▶ [What is needed]: Your answer needs to include each line of the records in which the string "Mortgage" can be found.

▶ [Source material]:
*** Block opens ***

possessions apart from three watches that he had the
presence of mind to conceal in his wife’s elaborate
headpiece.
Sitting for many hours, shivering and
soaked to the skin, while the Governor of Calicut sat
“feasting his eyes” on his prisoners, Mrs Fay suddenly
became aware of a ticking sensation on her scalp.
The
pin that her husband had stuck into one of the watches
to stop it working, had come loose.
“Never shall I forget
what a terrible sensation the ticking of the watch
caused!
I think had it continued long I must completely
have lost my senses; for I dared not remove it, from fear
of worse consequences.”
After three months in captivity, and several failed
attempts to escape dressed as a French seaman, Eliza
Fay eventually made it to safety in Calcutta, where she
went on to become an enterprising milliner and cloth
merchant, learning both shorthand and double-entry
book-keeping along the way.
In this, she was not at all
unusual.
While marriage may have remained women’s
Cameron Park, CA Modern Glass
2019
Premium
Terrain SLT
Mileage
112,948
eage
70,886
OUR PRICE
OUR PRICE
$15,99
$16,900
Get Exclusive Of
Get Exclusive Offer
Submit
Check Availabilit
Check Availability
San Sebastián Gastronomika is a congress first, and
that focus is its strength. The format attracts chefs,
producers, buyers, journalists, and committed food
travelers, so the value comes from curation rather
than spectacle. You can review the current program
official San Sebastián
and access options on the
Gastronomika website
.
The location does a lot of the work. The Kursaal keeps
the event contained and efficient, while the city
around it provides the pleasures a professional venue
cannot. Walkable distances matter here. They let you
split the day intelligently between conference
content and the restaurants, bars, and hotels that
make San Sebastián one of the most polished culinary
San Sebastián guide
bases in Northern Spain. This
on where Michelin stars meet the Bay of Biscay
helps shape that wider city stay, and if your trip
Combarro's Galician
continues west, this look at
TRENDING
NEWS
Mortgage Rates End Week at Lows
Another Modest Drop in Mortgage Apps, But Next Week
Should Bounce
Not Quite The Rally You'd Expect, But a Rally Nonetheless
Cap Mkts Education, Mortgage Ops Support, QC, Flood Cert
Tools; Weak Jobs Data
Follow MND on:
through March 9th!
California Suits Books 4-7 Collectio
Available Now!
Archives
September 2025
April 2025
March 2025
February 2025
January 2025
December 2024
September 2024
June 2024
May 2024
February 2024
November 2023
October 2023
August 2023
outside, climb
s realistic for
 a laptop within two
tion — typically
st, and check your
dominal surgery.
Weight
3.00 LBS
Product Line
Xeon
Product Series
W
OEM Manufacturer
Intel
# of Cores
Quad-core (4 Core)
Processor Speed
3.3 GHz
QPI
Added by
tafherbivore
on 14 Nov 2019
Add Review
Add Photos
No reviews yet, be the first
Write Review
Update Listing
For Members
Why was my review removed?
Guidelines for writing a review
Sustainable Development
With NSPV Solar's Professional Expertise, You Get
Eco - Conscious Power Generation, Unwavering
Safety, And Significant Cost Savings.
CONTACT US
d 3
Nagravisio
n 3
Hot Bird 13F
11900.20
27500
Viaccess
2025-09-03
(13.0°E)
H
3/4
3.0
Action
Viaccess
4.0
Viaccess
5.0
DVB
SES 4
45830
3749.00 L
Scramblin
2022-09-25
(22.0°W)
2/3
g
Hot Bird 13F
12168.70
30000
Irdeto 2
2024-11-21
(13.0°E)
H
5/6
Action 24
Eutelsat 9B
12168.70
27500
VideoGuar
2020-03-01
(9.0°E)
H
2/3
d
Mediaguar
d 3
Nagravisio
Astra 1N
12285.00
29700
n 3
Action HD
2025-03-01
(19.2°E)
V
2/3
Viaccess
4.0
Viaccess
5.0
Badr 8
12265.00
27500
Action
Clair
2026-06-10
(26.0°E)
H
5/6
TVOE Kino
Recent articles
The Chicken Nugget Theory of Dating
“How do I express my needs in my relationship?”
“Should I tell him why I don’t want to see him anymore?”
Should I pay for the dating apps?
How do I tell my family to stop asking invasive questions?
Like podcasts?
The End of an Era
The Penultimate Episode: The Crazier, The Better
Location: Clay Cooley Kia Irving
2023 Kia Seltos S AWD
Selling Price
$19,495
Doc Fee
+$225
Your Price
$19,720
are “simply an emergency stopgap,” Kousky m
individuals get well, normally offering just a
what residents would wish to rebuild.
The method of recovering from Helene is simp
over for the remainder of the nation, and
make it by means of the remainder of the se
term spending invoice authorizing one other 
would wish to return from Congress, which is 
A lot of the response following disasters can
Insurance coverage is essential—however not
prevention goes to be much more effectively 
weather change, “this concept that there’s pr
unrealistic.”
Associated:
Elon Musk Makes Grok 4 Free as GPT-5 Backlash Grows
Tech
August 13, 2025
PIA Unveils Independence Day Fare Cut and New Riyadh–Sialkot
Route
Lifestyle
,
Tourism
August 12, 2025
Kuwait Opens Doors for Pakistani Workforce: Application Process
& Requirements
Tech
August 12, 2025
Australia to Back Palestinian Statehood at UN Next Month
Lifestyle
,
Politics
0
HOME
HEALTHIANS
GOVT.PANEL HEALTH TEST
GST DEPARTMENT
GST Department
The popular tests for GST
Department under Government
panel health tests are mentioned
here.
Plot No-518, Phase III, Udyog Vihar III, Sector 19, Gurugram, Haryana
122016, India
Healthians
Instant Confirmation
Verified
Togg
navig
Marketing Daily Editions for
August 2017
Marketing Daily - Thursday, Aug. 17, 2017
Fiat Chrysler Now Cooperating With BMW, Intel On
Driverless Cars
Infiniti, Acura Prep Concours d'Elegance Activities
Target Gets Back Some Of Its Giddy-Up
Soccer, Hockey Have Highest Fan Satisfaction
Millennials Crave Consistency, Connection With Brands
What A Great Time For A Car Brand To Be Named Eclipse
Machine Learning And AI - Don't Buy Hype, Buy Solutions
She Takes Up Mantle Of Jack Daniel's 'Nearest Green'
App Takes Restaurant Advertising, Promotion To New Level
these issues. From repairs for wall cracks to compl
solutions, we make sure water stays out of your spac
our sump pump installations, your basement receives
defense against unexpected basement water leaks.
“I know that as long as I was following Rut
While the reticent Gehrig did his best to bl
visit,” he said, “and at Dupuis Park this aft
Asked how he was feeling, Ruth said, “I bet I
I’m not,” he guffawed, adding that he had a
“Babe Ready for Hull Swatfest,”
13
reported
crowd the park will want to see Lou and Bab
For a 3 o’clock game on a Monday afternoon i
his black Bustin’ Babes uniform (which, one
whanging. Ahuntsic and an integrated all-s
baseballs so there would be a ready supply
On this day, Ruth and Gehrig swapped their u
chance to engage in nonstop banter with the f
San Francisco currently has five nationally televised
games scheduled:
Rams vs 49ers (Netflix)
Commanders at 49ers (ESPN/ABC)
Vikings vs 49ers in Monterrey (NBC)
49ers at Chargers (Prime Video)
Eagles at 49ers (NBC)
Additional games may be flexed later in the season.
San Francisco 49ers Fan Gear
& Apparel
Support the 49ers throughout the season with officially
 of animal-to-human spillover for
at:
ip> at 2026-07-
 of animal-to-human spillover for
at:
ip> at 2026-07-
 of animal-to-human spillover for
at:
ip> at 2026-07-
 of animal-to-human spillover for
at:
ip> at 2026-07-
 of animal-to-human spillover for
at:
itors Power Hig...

*** Block closes ***

▶ [Written solution]:
Mortgage Rates End Week at Lows
Another Modest Drop in Mortgage Apps, But Next Week
Cap Mkts Education, Mortgage Ops Support, QC, Flood Cert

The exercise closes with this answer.